— Work instruction —
Consider the entries below. Count the lines holding the string "Email" and state the number only.

Document layout analysis data:
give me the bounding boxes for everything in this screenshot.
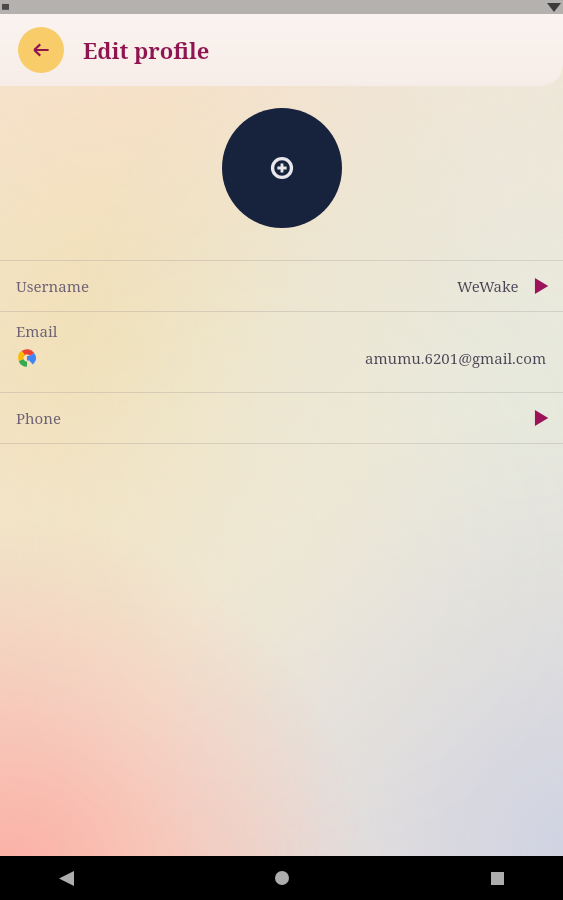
button[interactable]: Username	[0, 261, 563, 311]
staticText: Edit profile	[83, 35, 210, 65]
button[interactable]: Email	[0, 312, 563, 392]
button[interactable]: Recents	[477, 858, 517, 898]
button[interactable]: Back	[18, 27, 64, 73]
button[interactable]: Change profile photo	[222, 108, 342, 228]
staticText: Email	[16, 321, 58, 341]
staticText: amumu.6201@gmail.com	[365, 348, 547, 368]
button[interactable]: Home	[262, 858, 302, 898]
button[interactable]: Phone	[0, 393, 563, 443]
staticText: Username	[16, 276, 89, 296]
staticText: Phone	[16, 408, 61, 428]
staticText: WeWake	[457, 276, 519, 296]
button[interactable]: Back	[46, 858, 86, 898]
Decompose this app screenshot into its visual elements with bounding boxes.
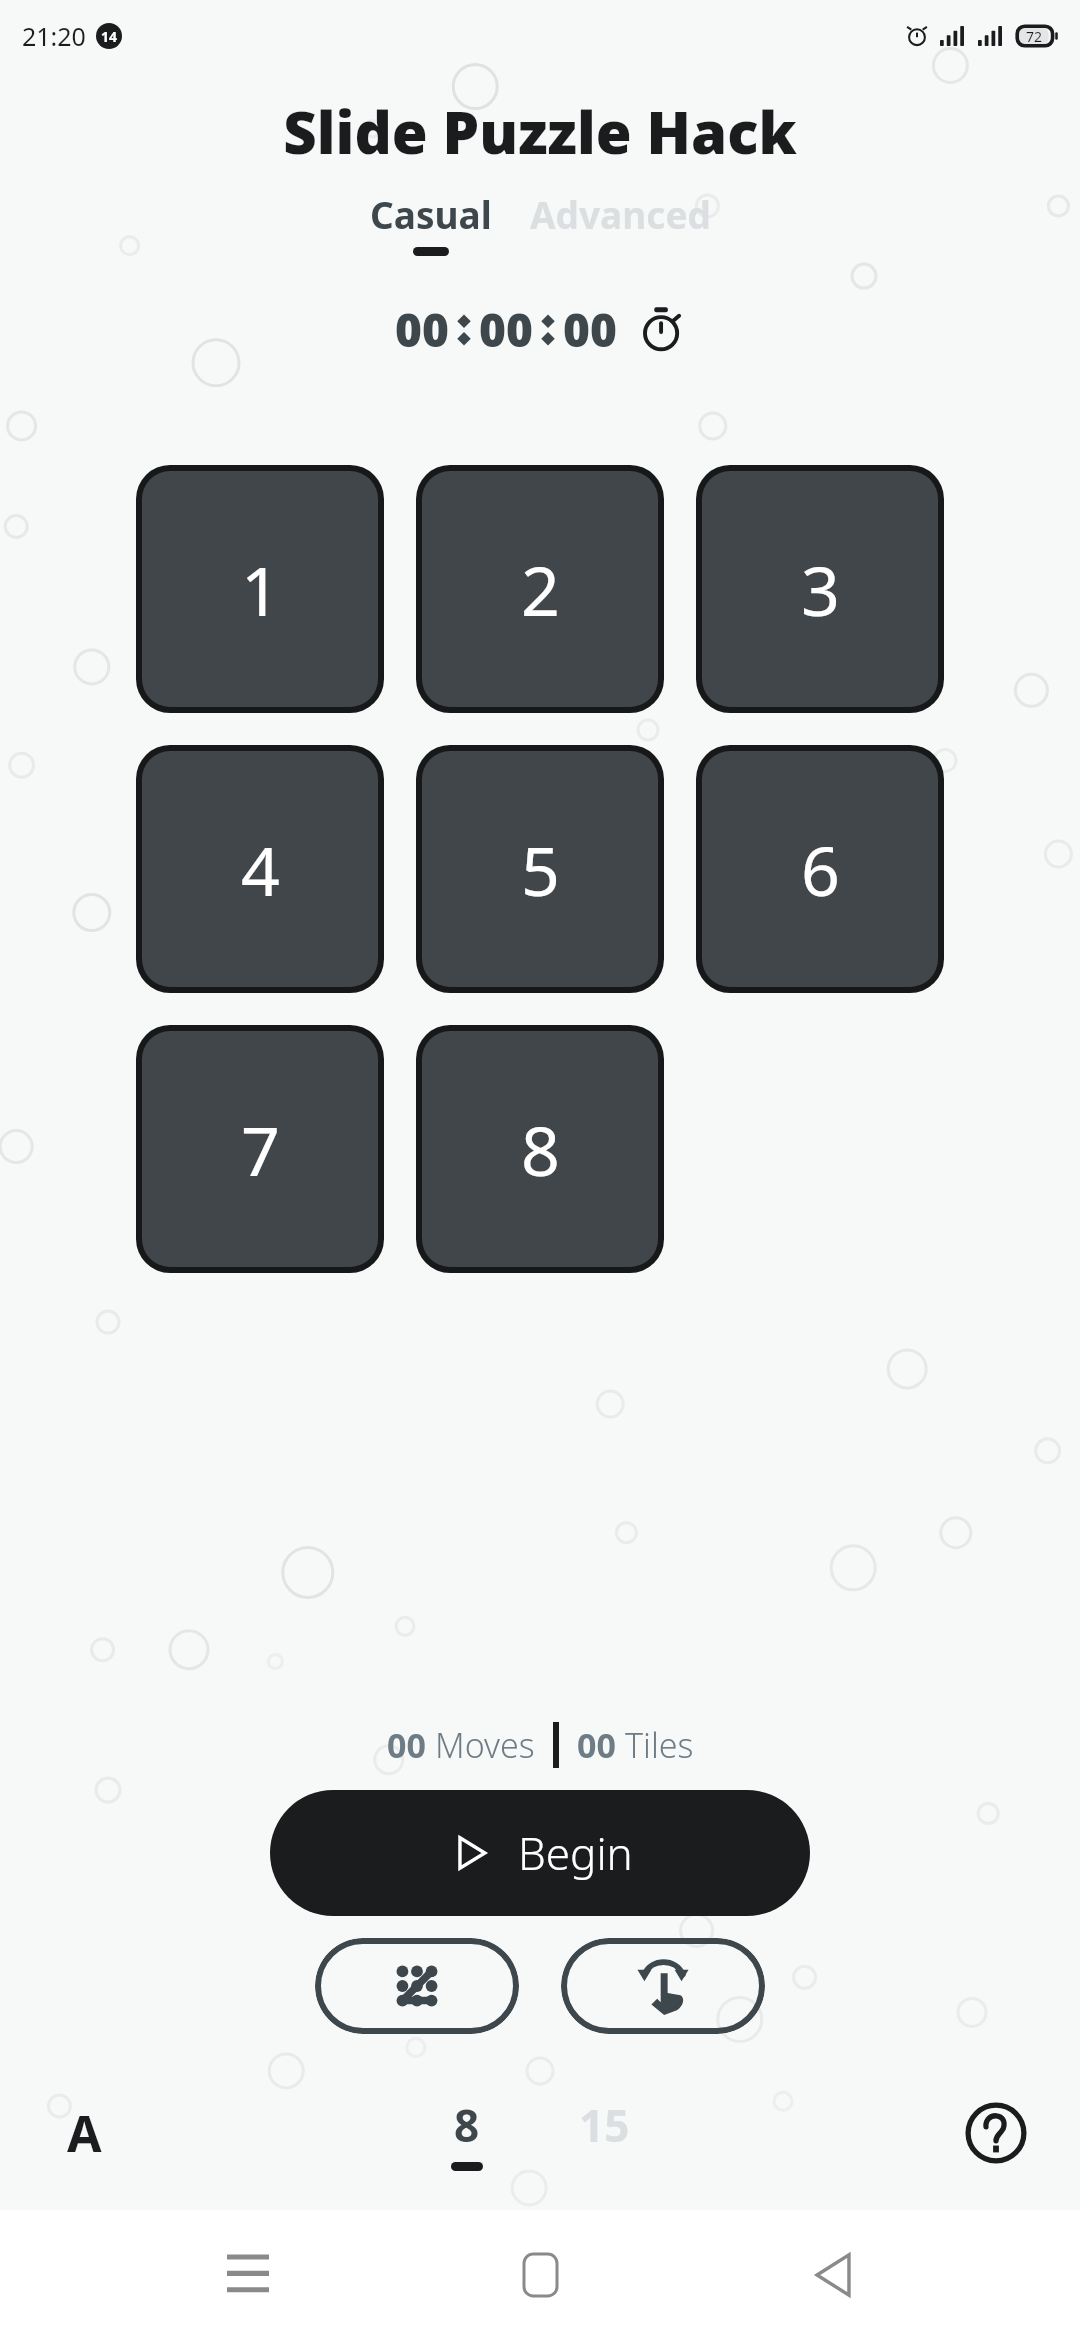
button[interactable]: 2 [422, 471, 658, 707]
staticText: 15 [579, 2095, 630, 2155]
button[interactable]: Recents [203, 2230, 293, 2320]
staticText: 00 [479, 298, 533, 361]
button[interactable]: Swipe mode [561, 1938, 765, 2034]
staticText: Begin [518, 1823, 633, 1883]
button[interactable]: 6 [702, 751, 938, 987]
button[interactable]: 7 [142, 1031, 378, 1267]
button[interactable]: Casual [364, 189, 498, 256]
staticText: 7 [241, 1103, 280, 1196]
staticText: Advanced [530, 189, 711, 239]
button[interactable]: 5 [422, 751, 658, 987]
button[interactable]: 15 [561, 2095, 648, 2171]
staticText: 72 [1026, 27, 1043, 46]
button[interactable]: Help [952, 2089, 1040, 2177]
staticText: 3 [801, 543, 840, 636]
button[interactable]: Begin [270, 1790, 810, 1916]
staticText: 8 [521, 1103, 560, 1196]
staticText: 00 [577, 1722, 616, 1768]
button[interactable]: Back [788, 2230, 878, 2320]
staticText: 21:20 [22, 19, 86, 53]
staticText: A [67, 2099, 102, 2167]
staticText: Moves [435, 1722, 535, 1768]
staticText: Slide Puzzle Hack [0, 92, 1080, 171]
staticText: 00 [387, 1722, 426, 1768]
staticText: 2 [521, 543, 560, 636]
staticText: 00 [563, 298, 617, 361]
staticText: 4 [241, 823, 280, 916]
staticText: 1 [241, 543, 280, 636]
staticText: 00 [395, 298, 449, 361]
button[interactable]: 1 [142, 471, 378, 707]
staticText: 8 [454, 2095, 480, 2155]
staticText: 6 [801, 823, 840, 916]
button[interactable]: Advanced [524, 189, 717, 256]
staticText: 5 [521, 823, 560, 916]
staticText: Tiles [625, 1722, 694, 1768]
staticText: Casual [370, 189, 492, 239]
staticText: 14 [101, 27, 118, 46]
button[interactable]: 8 [422, 1031, 658, 1267]
button[interactable]: 8 [433, 2095, 501, 2171]
button[interactable]: 4 [142, 751, 378, 987]
button[interactable]: Shuffle [315, 1938, 519, 2034]
button[interactable]: Alphabet mode [40, 2089, 128, 2177]
button[interactable]: 3 [702, 471, 938, 707]
button[interactable]: Home [495, 2230, 585, 2320]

— The answer —
2